Transcribed page contents:
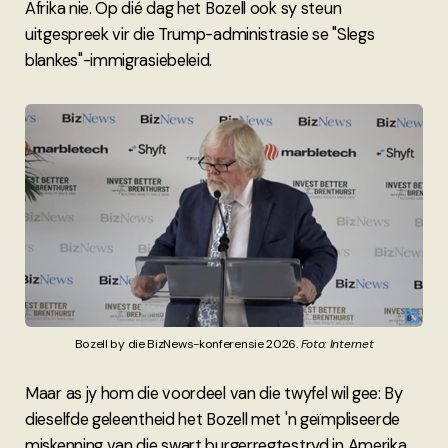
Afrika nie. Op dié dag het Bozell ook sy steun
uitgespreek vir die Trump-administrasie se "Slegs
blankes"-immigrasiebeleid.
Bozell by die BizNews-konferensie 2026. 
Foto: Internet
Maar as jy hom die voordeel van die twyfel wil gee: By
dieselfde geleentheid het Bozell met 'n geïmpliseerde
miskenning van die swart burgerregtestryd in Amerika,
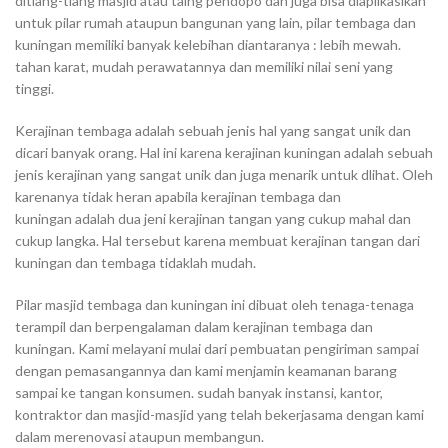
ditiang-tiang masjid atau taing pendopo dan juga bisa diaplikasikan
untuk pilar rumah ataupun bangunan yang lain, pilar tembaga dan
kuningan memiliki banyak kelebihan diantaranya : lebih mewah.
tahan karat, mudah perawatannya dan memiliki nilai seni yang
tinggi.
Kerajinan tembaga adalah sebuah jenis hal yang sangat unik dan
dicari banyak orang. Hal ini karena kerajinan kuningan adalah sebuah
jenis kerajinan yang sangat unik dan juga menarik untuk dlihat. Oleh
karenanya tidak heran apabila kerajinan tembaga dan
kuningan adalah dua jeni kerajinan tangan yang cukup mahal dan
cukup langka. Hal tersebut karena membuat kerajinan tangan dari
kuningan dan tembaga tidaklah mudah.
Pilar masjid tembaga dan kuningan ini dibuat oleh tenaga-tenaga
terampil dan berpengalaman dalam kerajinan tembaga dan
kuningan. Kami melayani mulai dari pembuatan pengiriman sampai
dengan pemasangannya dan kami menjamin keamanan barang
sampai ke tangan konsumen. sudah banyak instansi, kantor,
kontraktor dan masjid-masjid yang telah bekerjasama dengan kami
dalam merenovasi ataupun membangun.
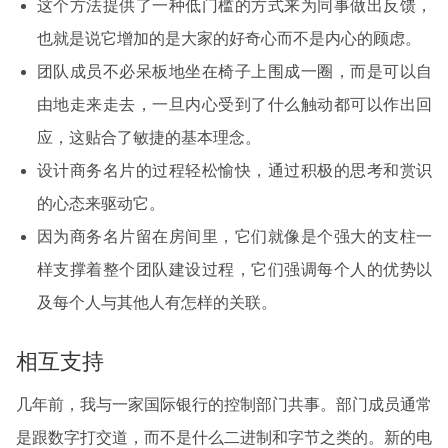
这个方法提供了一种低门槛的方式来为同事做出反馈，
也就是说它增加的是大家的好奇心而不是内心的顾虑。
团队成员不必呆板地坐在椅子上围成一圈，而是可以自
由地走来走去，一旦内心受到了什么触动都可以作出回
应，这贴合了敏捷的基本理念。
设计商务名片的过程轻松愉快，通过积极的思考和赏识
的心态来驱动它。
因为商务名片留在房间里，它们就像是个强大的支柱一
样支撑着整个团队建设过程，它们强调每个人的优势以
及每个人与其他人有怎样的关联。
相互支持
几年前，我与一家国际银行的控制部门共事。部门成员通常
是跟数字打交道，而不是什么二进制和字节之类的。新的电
* * *
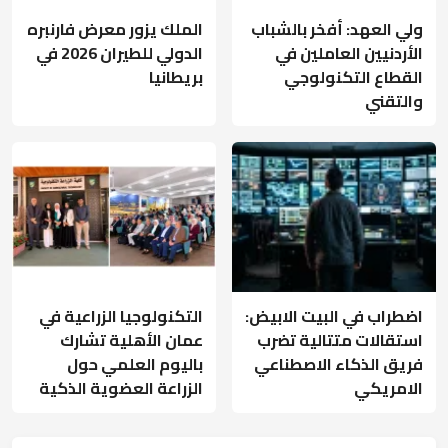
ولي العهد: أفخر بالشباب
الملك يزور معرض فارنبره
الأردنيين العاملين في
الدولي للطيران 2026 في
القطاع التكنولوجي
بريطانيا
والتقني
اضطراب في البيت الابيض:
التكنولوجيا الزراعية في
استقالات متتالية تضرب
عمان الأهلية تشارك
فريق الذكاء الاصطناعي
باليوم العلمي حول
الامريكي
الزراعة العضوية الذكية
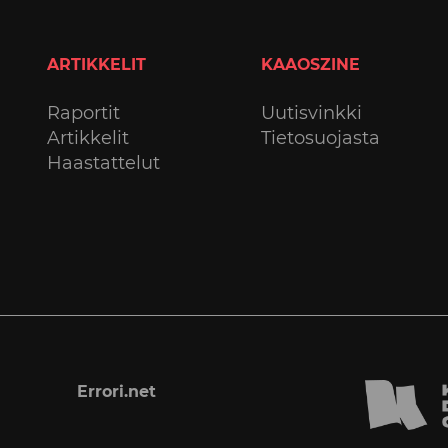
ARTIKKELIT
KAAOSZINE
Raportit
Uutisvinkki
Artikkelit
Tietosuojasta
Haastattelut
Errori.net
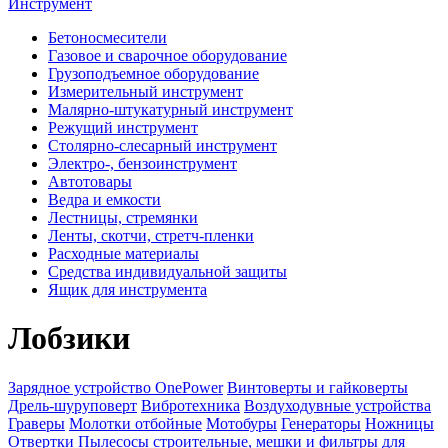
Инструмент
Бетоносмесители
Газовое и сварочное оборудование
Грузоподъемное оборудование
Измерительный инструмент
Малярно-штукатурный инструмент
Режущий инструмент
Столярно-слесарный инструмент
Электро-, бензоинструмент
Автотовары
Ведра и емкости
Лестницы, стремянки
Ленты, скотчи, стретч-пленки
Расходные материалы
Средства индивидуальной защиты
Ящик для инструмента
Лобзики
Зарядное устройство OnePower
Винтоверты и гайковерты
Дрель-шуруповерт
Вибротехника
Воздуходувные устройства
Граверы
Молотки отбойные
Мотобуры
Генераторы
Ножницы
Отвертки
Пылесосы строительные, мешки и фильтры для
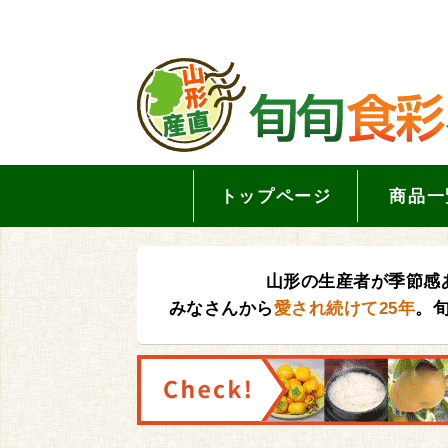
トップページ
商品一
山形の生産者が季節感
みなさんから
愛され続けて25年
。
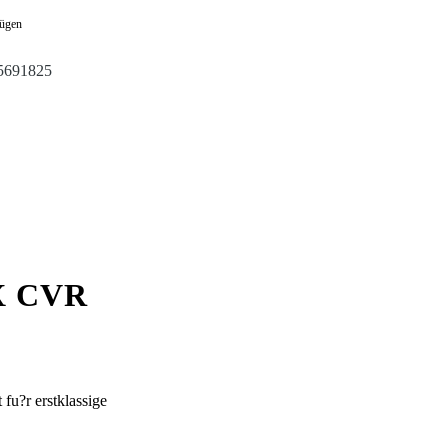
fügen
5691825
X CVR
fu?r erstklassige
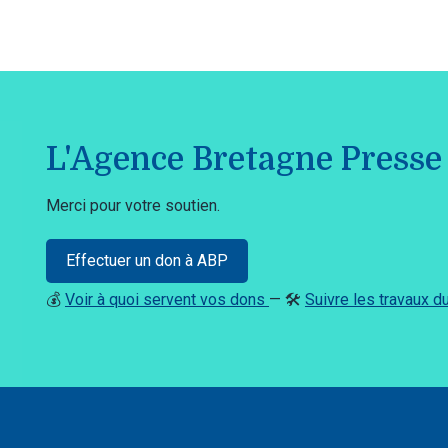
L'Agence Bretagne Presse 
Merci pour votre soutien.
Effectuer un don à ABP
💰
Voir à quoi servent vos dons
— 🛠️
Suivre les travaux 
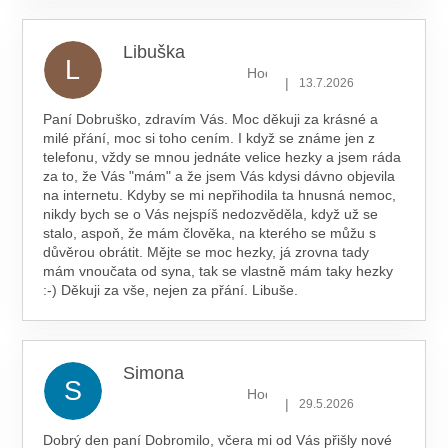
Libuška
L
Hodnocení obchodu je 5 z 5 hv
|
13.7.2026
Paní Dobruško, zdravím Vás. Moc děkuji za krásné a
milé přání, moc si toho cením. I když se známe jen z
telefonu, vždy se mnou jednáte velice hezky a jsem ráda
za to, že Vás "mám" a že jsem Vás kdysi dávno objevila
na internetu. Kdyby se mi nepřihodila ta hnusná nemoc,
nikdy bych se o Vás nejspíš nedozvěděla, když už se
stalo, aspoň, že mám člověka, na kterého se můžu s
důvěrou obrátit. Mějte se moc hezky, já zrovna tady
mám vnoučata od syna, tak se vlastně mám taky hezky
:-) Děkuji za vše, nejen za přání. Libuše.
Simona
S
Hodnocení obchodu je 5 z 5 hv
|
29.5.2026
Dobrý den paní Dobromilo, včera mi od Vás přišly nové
--
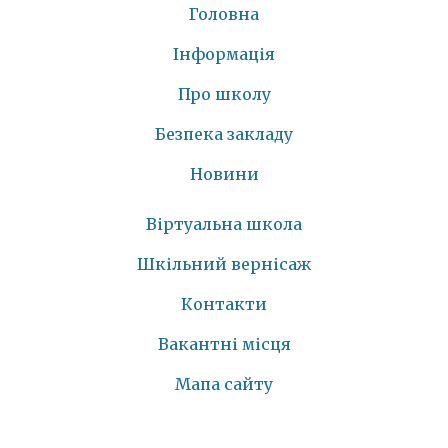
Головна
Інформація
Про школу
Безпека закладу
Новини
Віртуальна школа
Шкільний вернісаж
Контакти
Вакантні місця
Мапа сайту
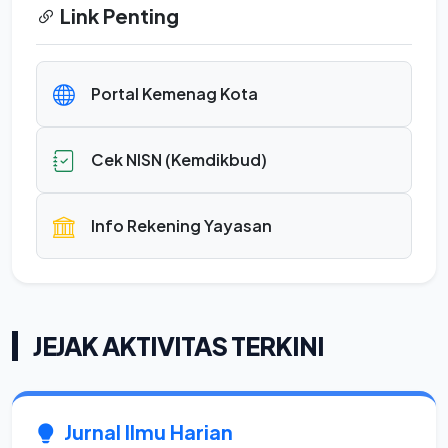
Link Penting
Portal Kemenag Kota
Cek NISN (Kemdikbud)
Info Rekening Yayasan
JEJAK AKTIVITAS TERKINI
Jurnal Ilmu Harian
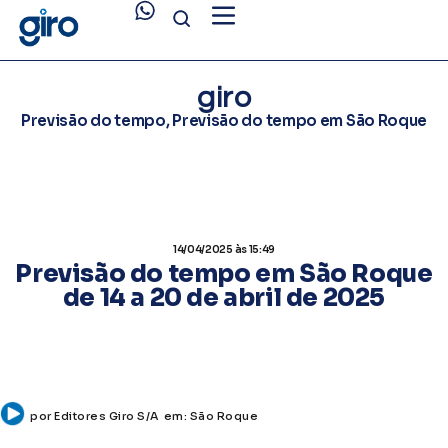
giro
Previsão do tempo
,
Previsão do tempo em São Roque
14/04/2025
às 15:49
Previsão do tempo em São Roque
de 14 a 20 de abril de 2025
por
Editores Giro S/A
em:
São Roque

**TASK STATEMENT**
Take every line above that includes the string "dalam" and return it.

**ANSWER SPACE**
terampil dan berpengalaman dalam kerajinan tembaga dan
dalam merenovasi ataupun membangun.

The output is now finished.